Bush advisers, while playing down the latest numbers, tend to fault the recent economic uncertainty. Several major polls have shown Bush's job approval declining into the mid-40s, a drop of 5 to 7 points in just a week - in some cases, at or near an all-time low for his presidency. The latest Gallup Poll also shows the highest public pessimism over the economy in two years, with 33 percent saying it is getting better and 59 percent saying it is getting worse.
Ultimately, though, it may just be that successful second terms for American presidents are historically difficult to pull off, and Bush is now bumping into that perception head on. The politics of second terms are hard to avoid, even for a president whose party controls both houses of Congress. Bush is not running for reelection, but most of his Republican brethren on Capitol Hill are - and they know that the president's party often suffers its greatest defeats in the second-term midterm elections.

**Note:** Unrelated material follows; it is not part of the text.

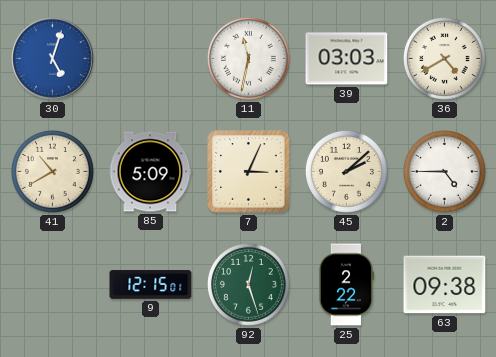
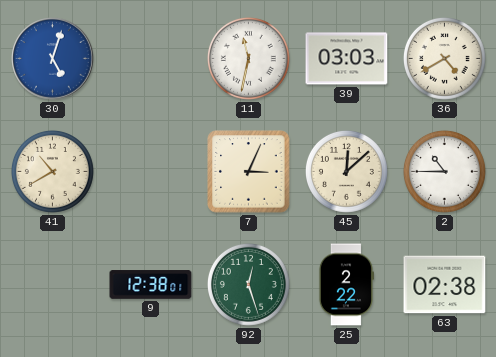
85: 5:09 -> none
45: 2:08 -> 12:08
2: 4:45 -> 10:45
9: 12:15 -> 12:38
63: 09:38 -> 02:38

"Members of the president's own party get very nervous, because they know the history and they worry that they're tying their ship to an unsteady anchor," says Darrell West, a Brown University political scientist. "And of course, the opposition party is gunning for the next midterm elections, too, so they're generally not in a mood to cooperate."
Bush has raised the stakes by laying out a self-consciously ambitious second-term agenda - not only to reconceptualize Social Security via voluntary partial privatization, but also to remake the tax system and spread democracy throughout the Middle East. It is on that last point - most centrally, Iraq - that Bush's second term will likely be judged. But even the progress in Iraq, starting with the holding of elections, hasn't provided the kind of polling dividends Bush might have expected.
In fact, it's possible that the perception of success and the spread of democracy in Iraq works against Bush in the way his father, the first President Bush, failed to turn his own success in the first Gulf War into victory come reelection time.
"Once he's no longer seen as a struggling wartime commander, the public focuses on more perhaps mundane matters, such as the price of gas," says Marshall Wittmann, a senior fellow at the Democratic Leadership Council.
Bush also doesn't seem to be getting much of a bump from the successes of his new secretary of State, Condoleezza Rice, whose latest Gallup Poll numbers (taken March 18-20) show a 61 percent approval rating. It is also questionable whether the most popular person connected to the administration - first lady Laura Bush - could offer any reverse coattails for her husband. On Tuesday, Mrs. Bush left on a surprise visit to Afghanistan to focus on educational initiatives for Afghan women and also meet with President Hamid Karzai and have dinner with US forces at Bagram Air Base.